[Collected data entries]
··········
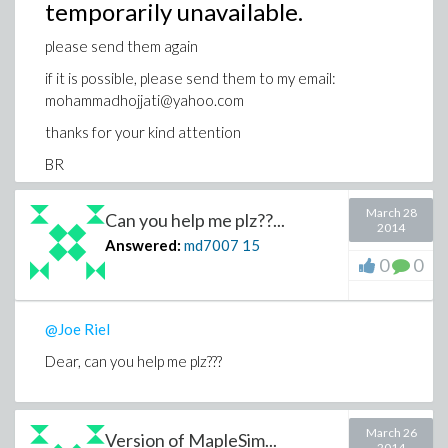
temporarily unavailable.
please send them again
if it is possible, please send them to my email:
mohammadhojjati@yahoo.com
thanks for your kind attention
BR
March 28
Can you help me plz??...
2014
Answered:
md7007
15
0
0
@Joe Riel
Dear, can you help me plz???
March 26
Version of MapleSim...
2014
··········
▸ **Goal of the exercise**: Looking at the records above, report how many lines contain the word "help". Answer with the number only.

▸ **Exercise response**: 2